(Stored data entries)
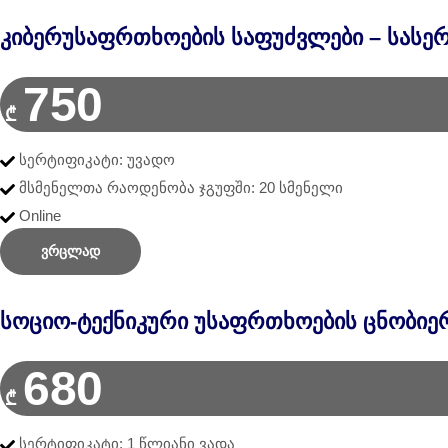
Კიბერუსაფრთხოების Საფუძვლები – Სასე
750
₾
სერტიფიკატი: უვადო
მსმენელთა რაოდენობა ჯგუფში: 20 სმენელი
Online
ვრცლად
Სოციო-Ტექნიკური Უსაფრთხოების Ცნობიერ
680
₾
სერტიფიკატი: 1 წლიანი ვადა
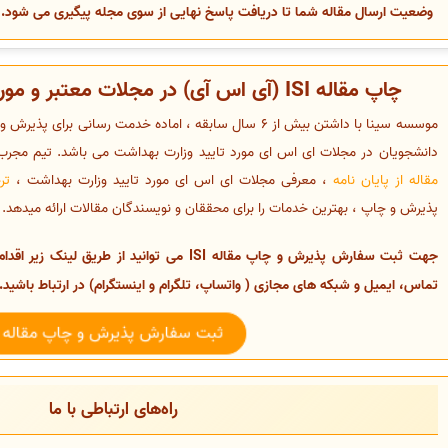
وضعیت ارسال مقاله شما تا دریافت پاسخ نهایی از سوی مجله پیگیری می شود.
چاپ مقاله ISI (آی اس آی) در مجلات معتبر و مورد تایید وزارت بهداشت
موسسه سینا با داشتن بیش از 6 سال سابقه ، اماده خدمت رسانی 
دانشجویان در مجلات ای اس ای مورد تایید وزارت بهداشت می باشد. تیم م
مقاله از پایان نامه
، معرفی مجلات ای اس ای مورد تایید وزارت بهداشت ،
تر
پذیرش و چاپ ، بهترین خدمات را برای محققان و نویسندگان مقالات ارائه میدهد.
جهت ثبت سفارش پذیرش و چاپ مقاله ISI
می توانید از طریق لینک زیر اقدام
تماس، ایمیل و شبکه های مجازی ( واتساپ، تلگرام و اینستگرام) در ارتباط باشید.
ثبت سفارش پذیرش و چاپ مقاله
راه‌های ارتباطی با ما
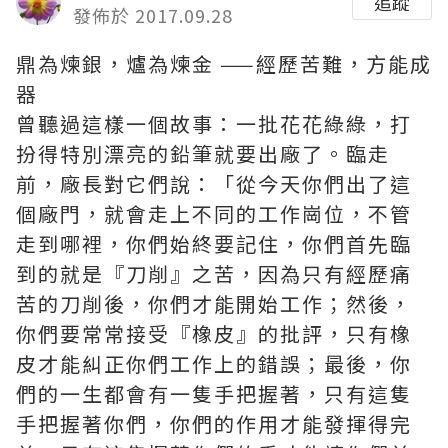
追蹤
發佈於 2017.09.28
鼎為煉銀，爐為煉金 ——經歷苦難，方能成
器
曾聽過這樣一個故事：一批花花綠綠，打
扮得特別漂亮的鉛筆就要出廠了。臨走
前，廠長對它們說：「從今天你們出了這
個廠門，就會走上不同的工作崗位，不管
走到哪裡，你們始終要記住，你們首先臨
到的就是『刀削』之苦，因為只有經歷痛
苦的刀削後，你們才能開始工作；然後，
你們要常常接受『橡皮』的批評，只有橡
皮才能糾正你們工作上的錯誤；最後，你
們的一生都會有一隻手把握著，只有這隻
手把握著你們，你們的作用才能發揮得完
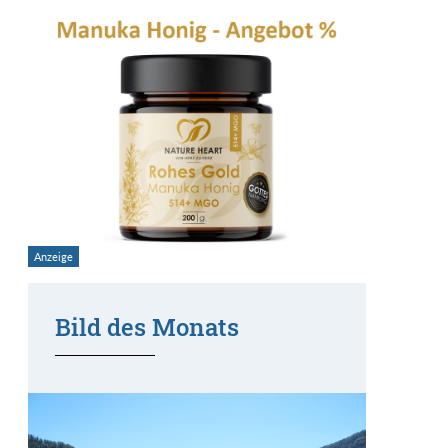
Bild des Monats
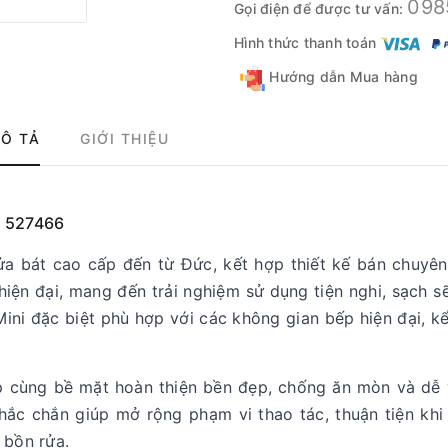
098
Gọi điện để được tư vấn:
Hình thức thanh toán
Hướng dẫn Mua hàng
Ô TẢ
GIỚI THIỆU
 | 527466
rửa bát cao cấp đến từ Đức, kết hợp thiết kế bán chuyê
iện đại, mang đến trải nghiệm sử dụng tiện nghi, sạch sẽ
ini đặc biệt phù hợp với các không gian bếp hiện đại, k
p cùng bề mặt hoàn thiện bền đẹp, chống ăn mòn và dễ v
chắc chắn giúp mở rộng phạm vi thao tác, thuận tiện khi
 bồn rửa.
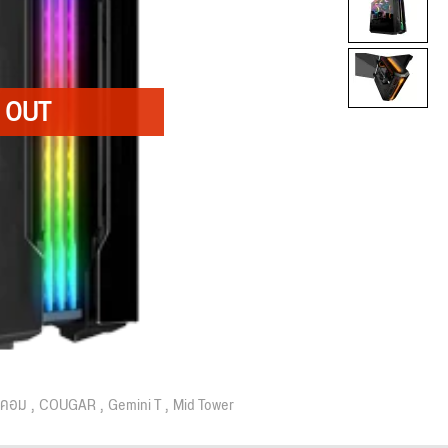
สคอม
COUGAR
Gemini T
Mid Tower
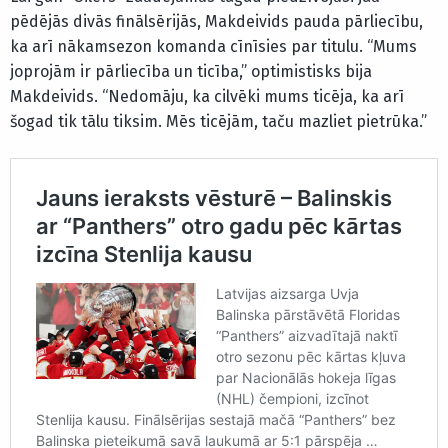
pēdējās divās finālsērijās, Makdeivids pauda pārliecību,
ka arī nākamsezon komanda cīnīsies par titulu. “Mums
joprojām ir pārliecība un ticība,” optimistisks bija
Makdeivids. “Nedomāju, ka cilvēki mums ticēja, ka arī
šogad tik tālu tiksim. Mēs ticējām, taču mazliet pietrūka.”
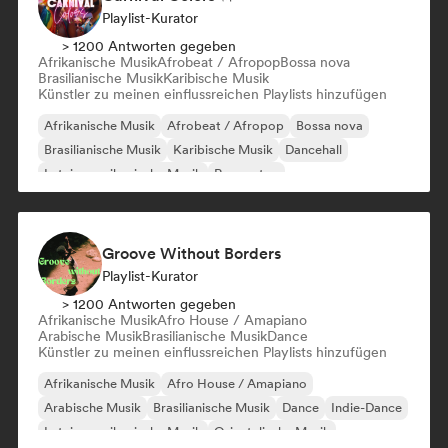
Playlist-Kurator
> 1200 Antworten gegeben
Afrikanische Musik
Afrobeat / Afropop
Bossa nova
Brasilianische Musik
Karibische Musik
Künstler zu meinen einflussreichen Playlists hinzufügen
Afrikanische Musik
Afrobeat / Afropop
Bossa nova
Brasilianische Musik
Karibische Musik
Dancehall
Lateinamerikanische Musik
Reggaeton
Groove Without Borders
Playlist-Kurator
> 1200 Antworten gegeben
Afrikanische Musik
Afro House / Amapiano
Arabische Musik
Brasilianische Musik
Dance
Künstler zu meinen einflussreichen Playlists hinzufügen
Afrikanische Musik
Afro House / Amapiano
Arabische Musik
Brasilianische Musik
Dance
Indie-Dance
Lateinamerikanische Musik
Orientalische Musik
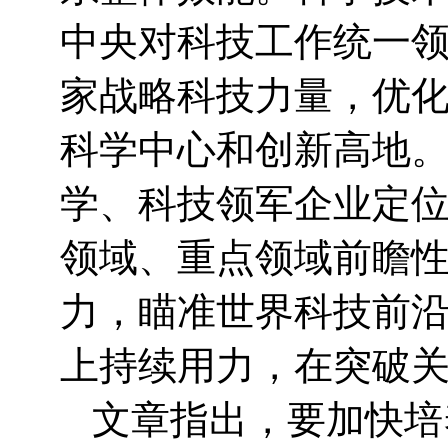
中央对科技工作统一
家战略科技力量，优
科学中心和创新高地
学、科技领军企业定
领域、重点领域前瞻
力，瞄准世界科技前
上持续用力，在突破
文章指出，要加快培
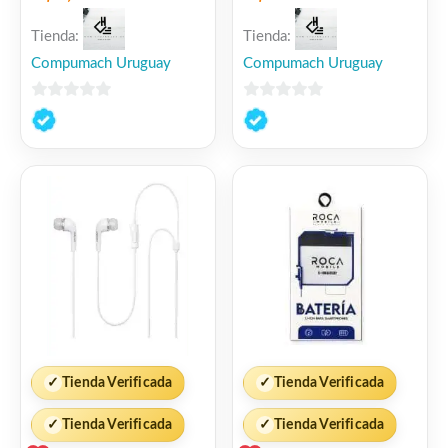
LDNIO
Tienda:
Tienda:
Compumach Uruguay
Compumach Uruguay
0
0
de
de
5
5
✓
Tienda Verificada
✓
Tienda Verificada
✓
Tienda Verificada
✓
Tienda Verificada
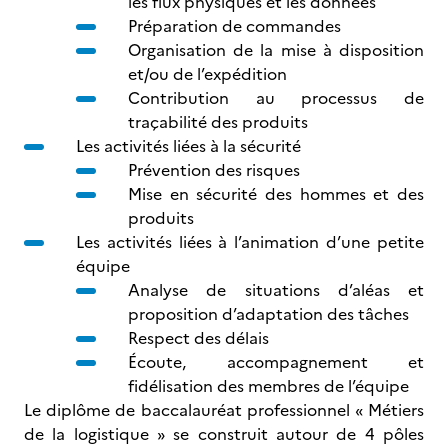
les flux physiques et les données
Préparation de commandes
Organisation de la mise à disposition
et/ou de l’expédition
Contribution au processus de
traçabilité des produits
Les activités liées à la sécurité
Prévention des risques
Mise en sécurité des hommes et des
produits
Les activités liées à l’animation d’une petite
équipe
Analyse de situations d’aléas et
proposition d’adaptation des tâches
Respect des délais
Écoute, accompagnement et
fidélisation des membres de l’équipe
Le diplôme de baccalauréat professionnel « Métiers
de la logistique » se construit autour de 4 pôles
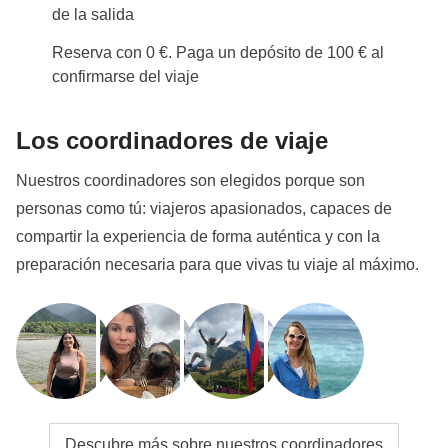
de la salida
Reserva con 0 €. Paga un depósito de 100 € al
confirmarse del viaje
Los coordinadores de viaje
Nuestros coordinadores son elegidos porque son
personas como tú: viajeros apasionados, capaces de
compartir la experiencia de forma auténtica y con la
preparación necesaria para que vivas tu viaje al máximo.
Descubre más sobre nuestros coordinadores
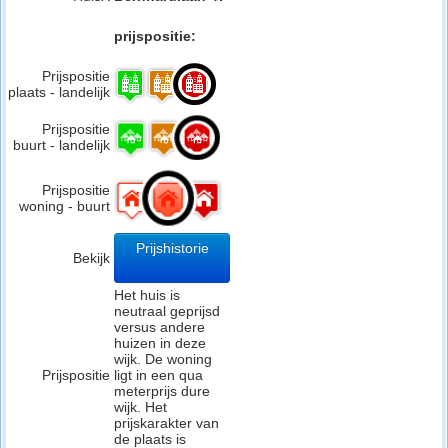
prijspositie:
Prijspositie
plaats - landelijk
Prijspositie
buurt - landelijk
Prijspositie
woning - buurt
Prijshistorie
Bekijk
Het huis is
neutraal geprijsd
versus andere
huizen in deze
wijk. De woning
Prijspositie
ligt in een qua
meterprijs dure
wijk. Het
prijskarakter van
de plaats is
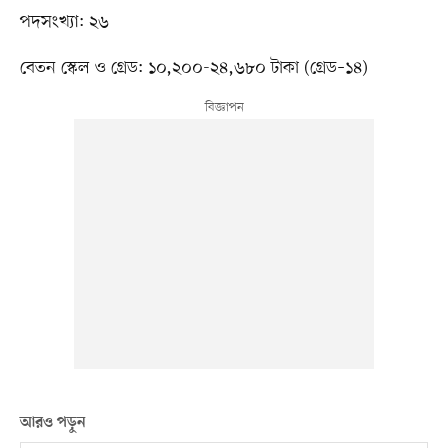
পদসংখ্যা: ২৬
বেতন স্কেল ও গ্রেড: ১০,২০০-২৪,৬৮০ টাকা (গ্রেড–১৪)
আরও পড়ুন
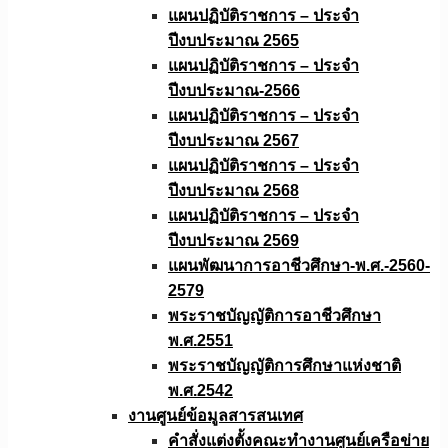
แผนปฏิบัติราชการ – ประจำ
ปีงบประมาณ 2565
แผนปฏิบัติราชการ – ประจำ
ปีงบประมาณ-2566
แผนปฏิบัติราชการ – ประจำ
ปีงบประมาณ 2567
แผนปฏิบัติราชการ – ประจำ
ปีงบประมาณ 2568
แผนปฏิบัติราชการ – ประจำ
ปีงบประมาณ 2569
แผนพัฒนาการอาชีวศึกษา-พ.ศ.-2560-
2579
พระราชบัญญัติการอาชีวศึกษา
พ.ศ.2551
พระราชบัญญัติการศึกษาแห่งชาติ
พ.ศ.2542
งานศูนย์ข้อมูลสารสนเทศ
คำสั่งแต่งตั้งคณะทำงานศูนย์เครือข่าย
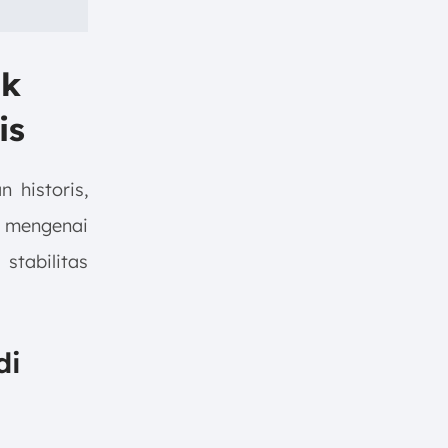
ak
is
 historis,
in mengenai
stabilitas
di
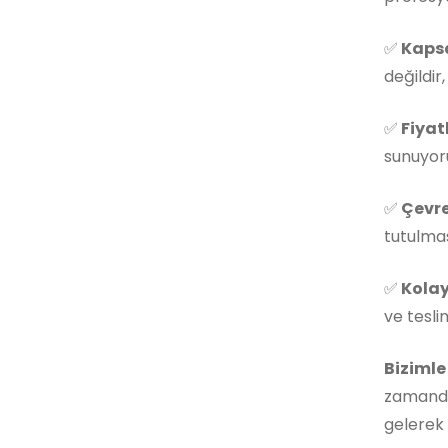
✅
Kapsa
değildir
✅
Fiyat
sunuyoru
✅
Çevre
tutulmas
✅
Kolay
ve tesli
Bizimle
zamanda
gelerek 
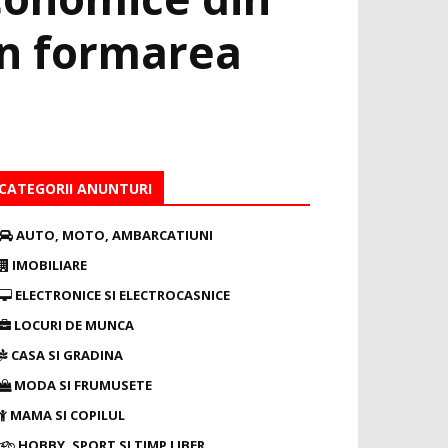
 în formarea
CATEGORII ANUNTURI
AUTO, MOTO, AMBARCATIUNI
IMOBILIARE
ELECTRONICE SI ELECTROCASNICE
LOCURI DE MUNCA
CASA SI GRADINA
MODA SI FRUMUSETE
MAMA SI COPILUL
HOBBY, SPORT SI TIMP LIBER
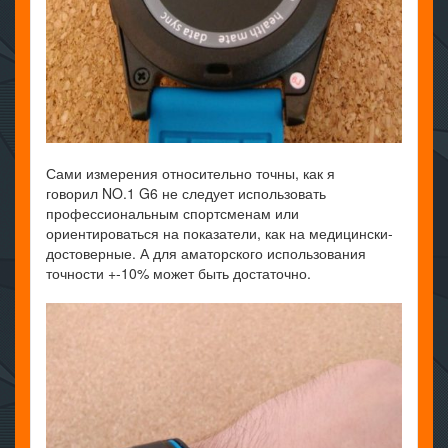
Сами измерения относительно точны, как я
говорил NO.1 G6 не следует использовать
профессиональным спортсменам или
ориентироваться на показатели, как на медицински-
достоверные. А для аматорского использования
точности +-10% может быть достаточно.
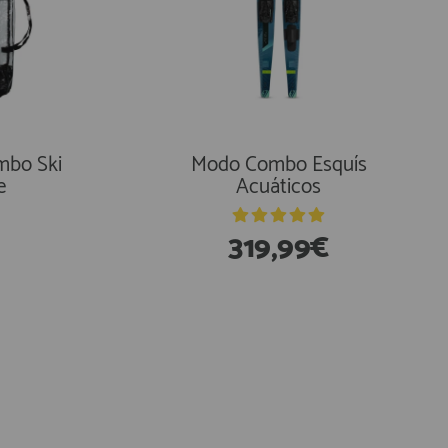
mbo Ski
Modo Combo Esquís
e
Acuáticos
319,99€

▸ Instructions to follow
Copy out every line of the records that the string "coordinadores" appears in.

▸ Task answer
Los coordinadores de viaje
Nuestros coordinadores son elegidos porque son
Descubre más sobre nuestros coordinadores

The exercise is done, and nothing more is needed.